评估了 4 种 glesatinib 草酸盐盐(胶囊、非微粉化、微粉化和微粉化版本 2 [V2]片剂)和 2 种游离碱制剂(游离碱混悬液[FBS]胶囊和喷雾干燥分散体[SDD]片剂),这些制剂旨在提高药物暴露量并优化制造工艺,用于治疗遗传上未选择的晚期/不可切除的实体瘤患者。根据第一个 21 天治疗周期中观察到的剂量限制毒性(DLTs)进一步评估 MTD,并在包含 MET 和/或 AXL 过表达、MET/AXL 扩增、MET 激活突变或 MET/AXL 重排的患者的剂量扩展队列中进行确认,以确定 RP2D。
glesatinib 在 27 个剂量递增队列(n=108)中进行了评估。由于在最初的队列中 glesatinib 草酸盐盐制剂的暴露量不理想,随后的研究集中在 FBS 胶囊和 SDD 片剂上;对于这些制剂,确定 MTD 分别为 1050mg 每日 2 次和 750mg 每日 2 次。
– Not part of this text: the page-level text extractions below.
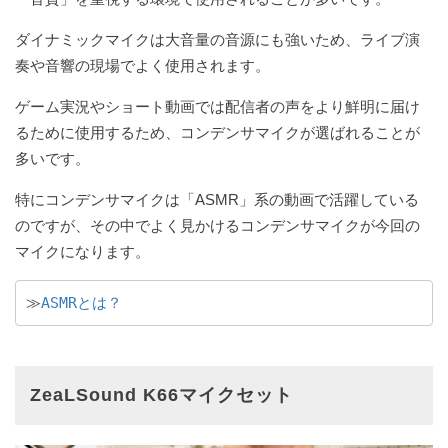
ダイナミックマイクは大音量の音源にも強いため、ライブ演
奏や音響の現場でよく使用されます。
ゲーム実況やショート動画では配信者の声をより鮮明に届け
るために使用するため、コンデンサマイクが選ばれることが
多いです。
特にコンデンサマイクは「ASMR」系の動画で活躍している
のですが、その中でよく見かけるコンデンサマイクが今回の
マイクになります。
≫
ASMRとは？
ZeaLSound K66マイクセット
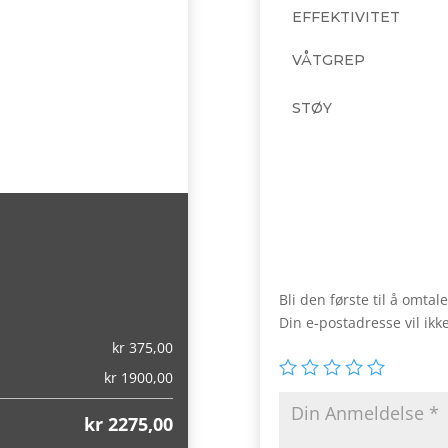
EFFEKTIVITET
VÅTGREP
STØY
,00)
Bli den første til å omta
Din e-postadresse vil ikke
kr
375,00
kr
1900,00
kr
2275,00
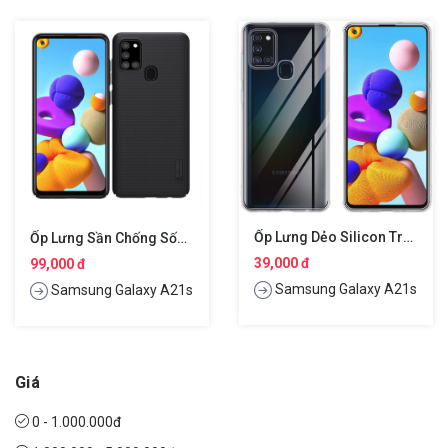
Ốp Lưng Dẻo Silicon Trong Suốt Cho Samsung Galaxy A21s Hiệu Ultra Thin
Ốp Lưng Sần Chống Sốc Cho Samsung Galaxy A21s Hiệu Nillkin Super Frosted Shield
39,000 đ
99,000 đ
Samsung Galaxy A21s
Samsung Galaxy A21s
Giá
0 - 1.000.000đ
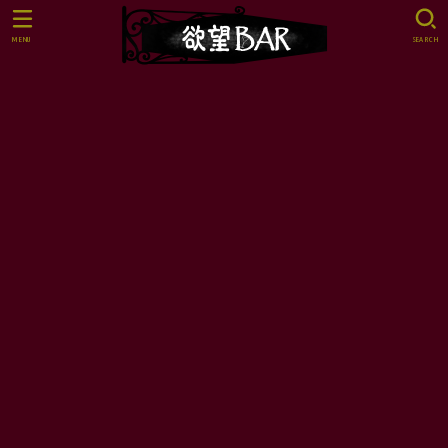
MENU
SEARCH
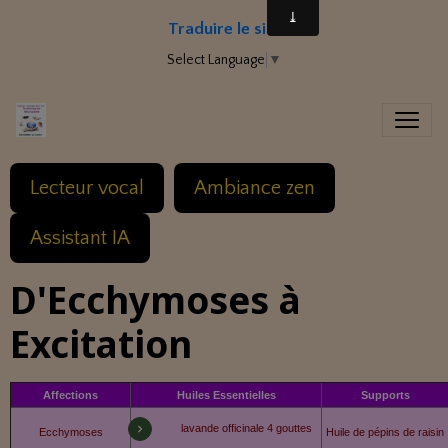
Traduire le site
Select Language
▼
Lecteur vocal
Ambiance zen
Assistant IA
D'Ecchymoses à
Excitation
Affections
Huiles Essentielles
Supports
lavande officinale 4 gouttes
Ecchymoses
Huile de pépins de raisin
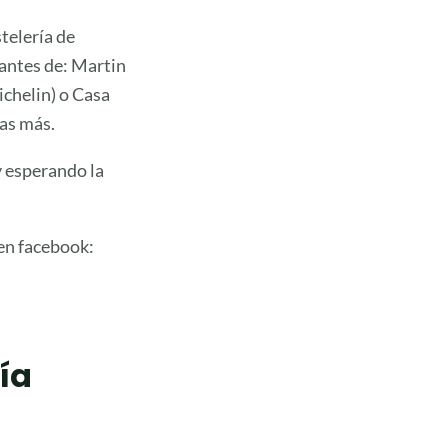
telería de
antes de: Martin
michelin) o Casa
nas más.
y esperando la
 en facebook:
ía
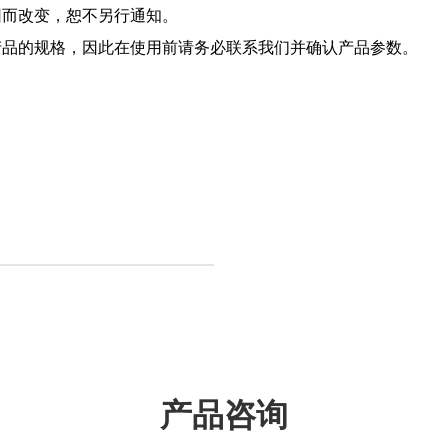
因而改变，恕不另行通知。
产品的规格，因此在使用前请务必联系我们并确认产品参数。
产品咨询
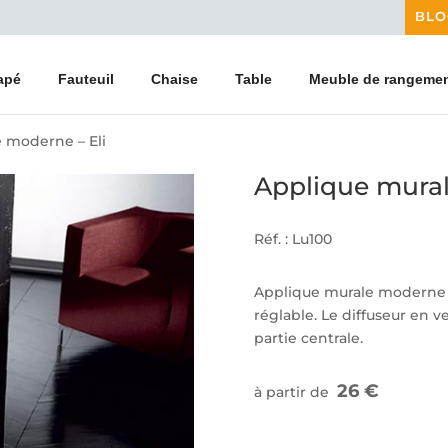
BLO
apé
Fauteuil
Chaise
Table
Meuble de rangeme
 moderne – Eli
Applique mural
Réf. : Lu100
Applique murale moderne 
réglable. Le diffuseur en v
partie centrale.
26 €
à partir de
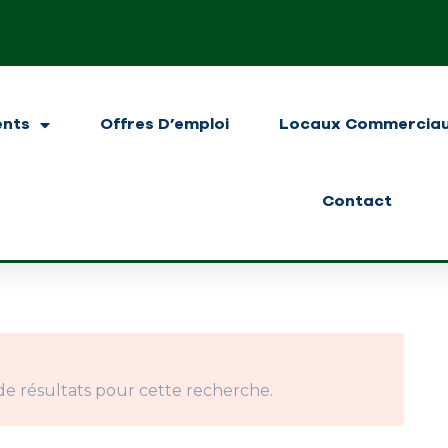
ents
Offres D’emploi
Locaux Commercia
Contact
de résultats pour cette recherche.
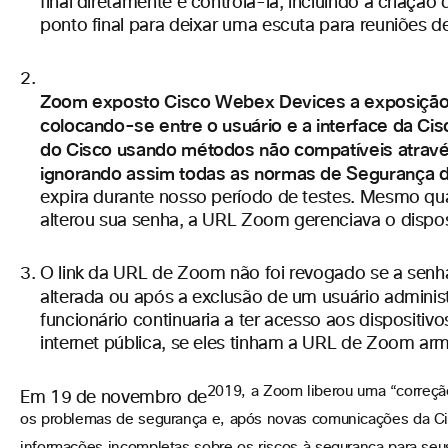
final diretamente e controlá-la, incluindo a criaçã
ponto final para deixar uma escuta para reuniões de
Zoom exposto Cisco Webex Devices a exposição 
colocando-se entre o usuário e a interface da Ci
do Cisco usando métodos não compatíveis atrav
ignorando assim todas as normas de Segurança 
expira durante nosso período de testes. Mesmo q
alterou sua senha, a URL Zoom gerenciava o dispo
O link da URL de Zoom não foi revogado se a senh
alterada ou após
a exclusão de um usuário adminis
funcionário continuaria a ter acesso aos dispositivos
internet pública, se eles tinham a URL de Zoom ar
2019, a Zoom liberou uma “correçã
Em 19 de novembro de
os problemas de segurança e, após novas comunicações da C
informações incompletas sobre os riscos à segurança para seus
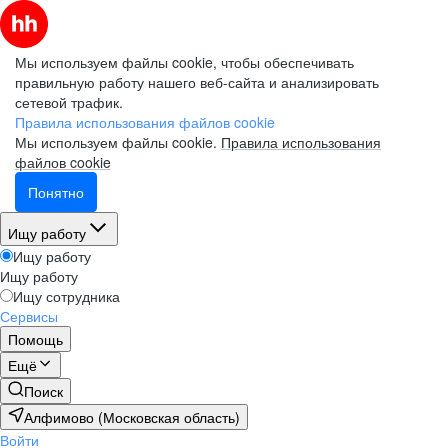
Мы используем файлы cookie, чтобы обеспечивать
правильную работу нашего веб-сайта и анализировать
сетевой трафик.
Правила использования файлов cookie
Мы используем файлы cookie.
Правила использования
файлов cookie
Понятно
Ищу работу
Ищу работу
Ищу работу
Ищу сотрудника
Сервисы
Помощь
Ещё
Поиск
Алфимово (Московская область)
Войти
另外 71 名患者在 FBS 和 SDD 剂量扩展队列中接受了 glesatinib 治疗。在 MTD 时,最常见的治疗相关不良事件是腹泻(FBS,83.3%;SDD,75.0%)、恶心(57.1%,30.6%)、呕吐(45.2%,25.0%)、丙氨酸氨基转移酶升高(45.2%,30.6%)和天冬氨酸氨基转移酶升高(47.6%,27.8%)。探索性药效动力学分析表明 glesatinib 可靶向结合并抑制 MET。在携带 MET/AXL 改变或异常蛋白表达的肿瘤中,FBS 1050mg 每日 2 次和 SDD 750mg 每日 2 次的 glesatinib 观察到抗肿瘤活性,特别是在非小细胞肺癌(NSCLC)患者中。在 NSCLC 患者中,MET/AXL 突变或扩增患者的客观缓解率为 25.9%,具有 MET 激活突变的亚组患者的客观缓解率为 30.0%。所有 6 例部分缓解均发生在携带 MET 外显子 14 缺失突变的肿瘤患者中。
单药 glesatinib 的安全性特征可接受。基于临床活性、安全性和 PK 数据,选择 SDD 750mg 每日 2 次作为首选的 glesatinib 制剂和剂量。本研究的观察结果导致启动了一项在非小细胞肺癌患者中按 MET 改变类型分层的 glesatinib Ⅱ期研究(NCT02544633)。
ClinicalTrials.gov NCT00697632;2008 年 6 月。